Plot: 5 I did not want to put the book down! There's a great balance of character driven and plot driven narrative. They're always working towards some kind of goal with the right amount of twists and action, but the entire plot is really focused around Bea interrogating the way she lived and how others did. It kept me guessing as a romance that seemed bound to end Romeo and Juliet style formed. I wanted to cheer for each of the characters, even when their goals were at odds with each other. While you won't be at the edge of your seat, you will want to know how Noone is going to tie together all of the variables of the characters and the very specific world. It's a predicable course of events, but she manages to make them all feel just as exciting as if you didn't see it coming through humor and her unique lens.
Writing: 5 I love books that are funny and I love deeply thought provoking books. I figured I was bound to love this one. As I said earlier, the humor hit perfectly for me. Also, I loved how 2020 the whole book felt. Every reference the teen characters made and how they spoke felt so normal and natural in a way that felt immersed in teen culture instead of mimicking it. This is oddly an extraordinarily hard thing to totally nail in the YA genre.
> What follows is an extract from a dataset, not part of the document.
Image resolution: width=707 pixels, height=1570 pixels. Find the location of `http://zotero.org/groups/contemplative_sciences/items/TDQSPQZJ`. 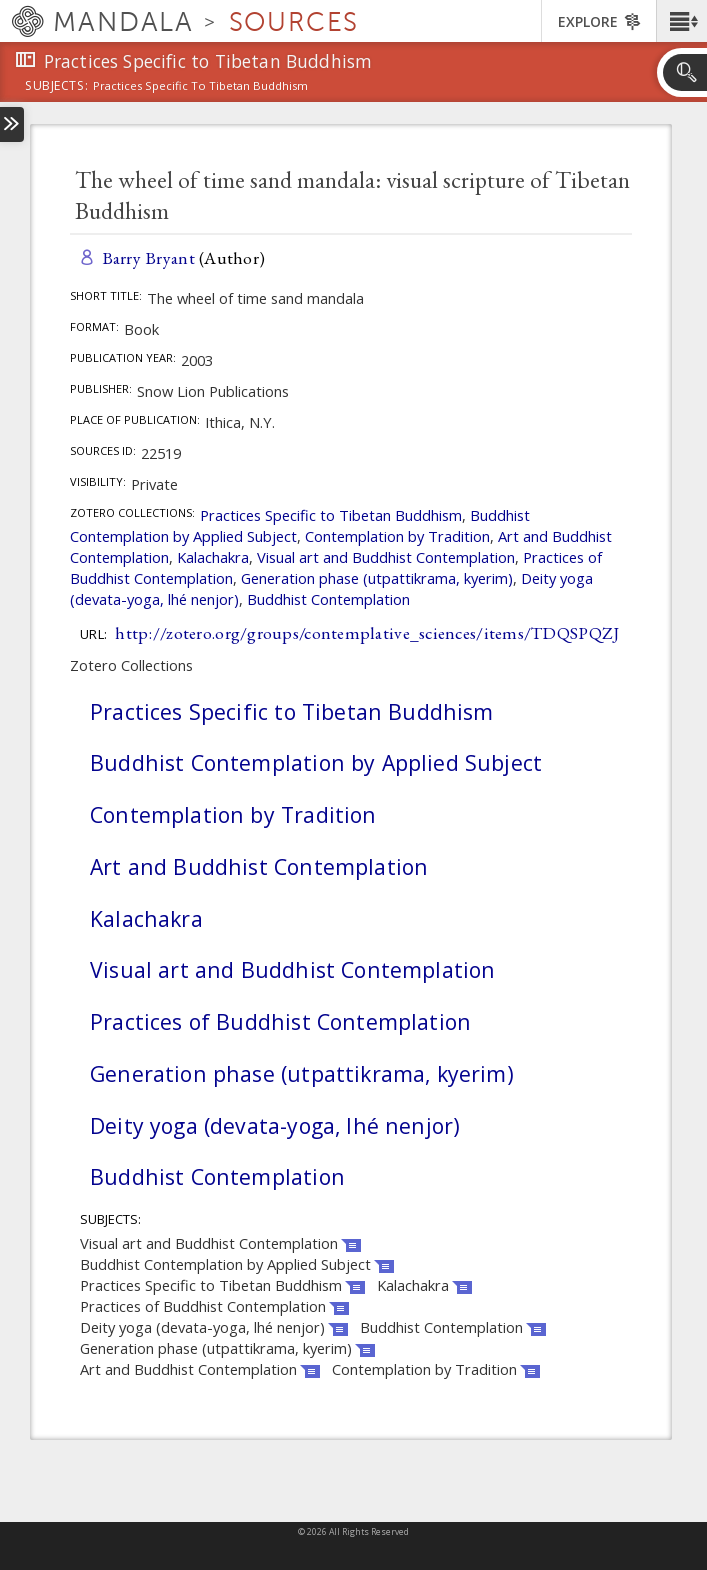 http://zotero.org/groups/contemplative_sciences/items/TDQSPQZJ is located at coordinates (367, 632).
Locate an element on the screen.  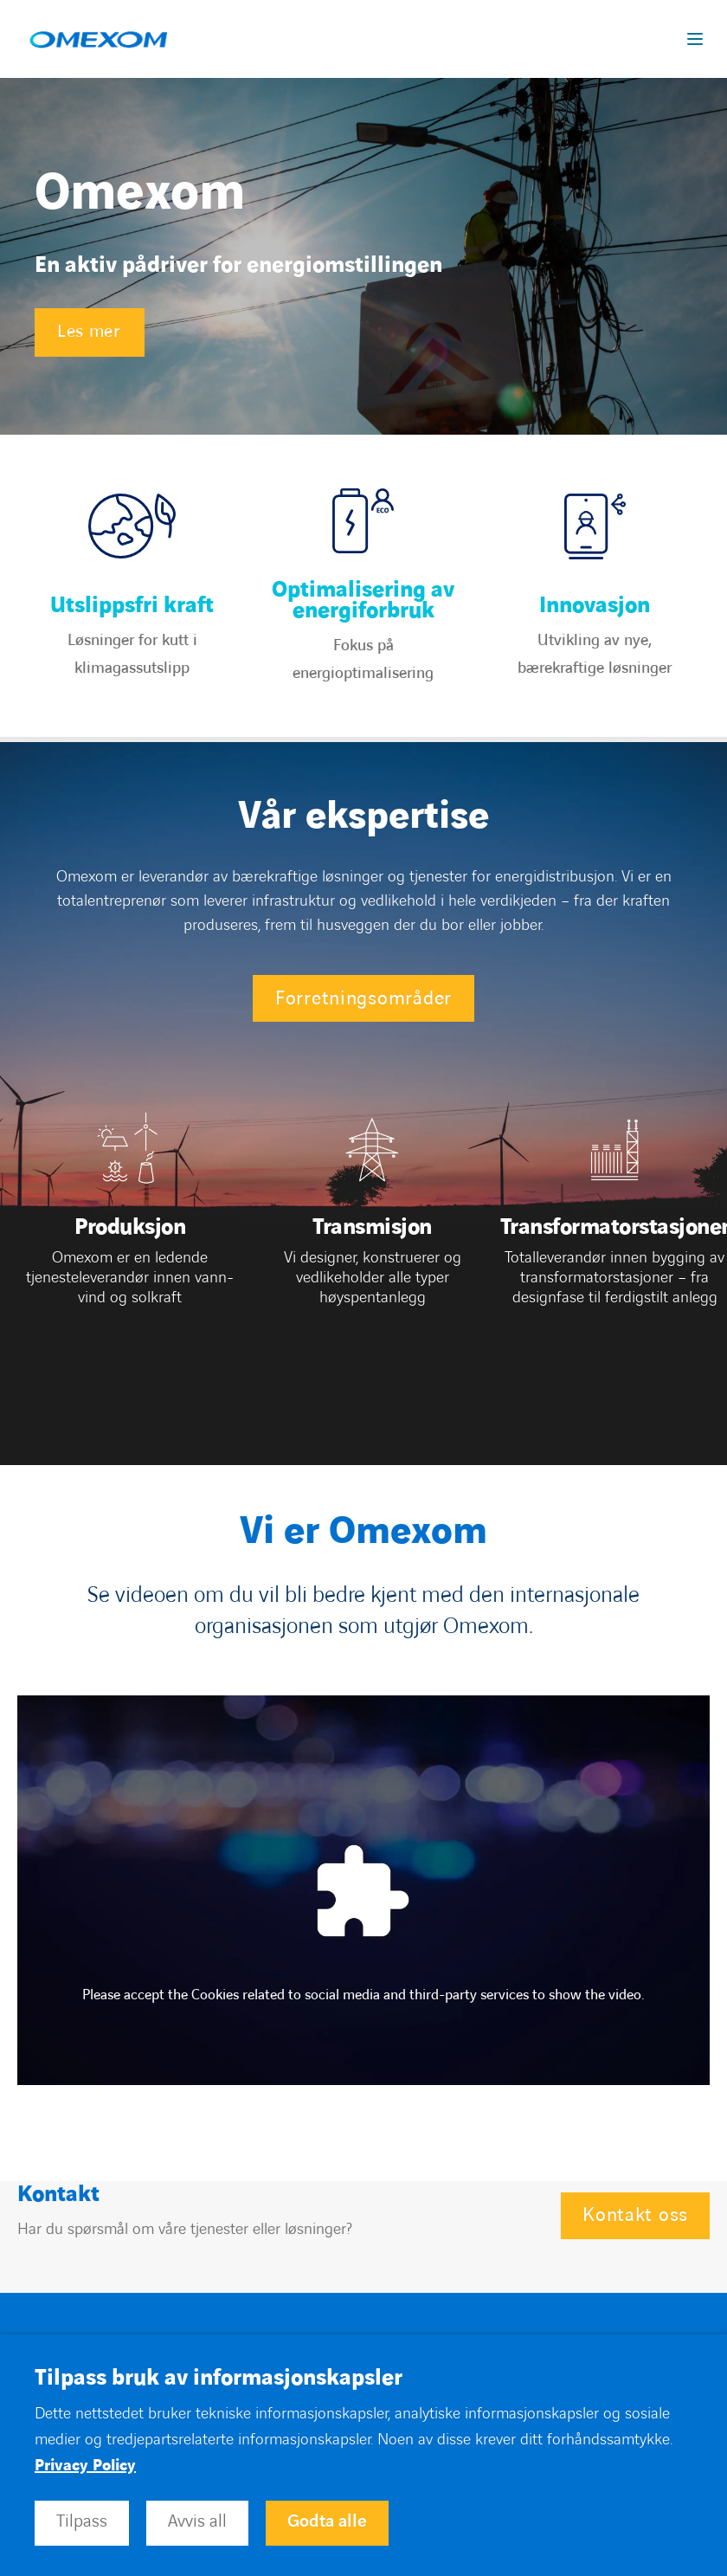 Utslippsfri kraft is located at coordinates (132, 606).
Noone does a great job of mixing the dark and funny. Most of the book I was laughing and smiling, but there are some hard hitting moments that made me question if I was getting teary. It's a very thought provoking story for how superficial the plot points can seem at times. It's a heavy area to explore, but Noone makes it approachable and easy to fly through. I also have to applaud both the author and editors for knowing exactly when to end the book. So many books I've read lately have felt drug on unnecessarily long, and this one ended just where it needed to allowing me to want just the slightest bit more.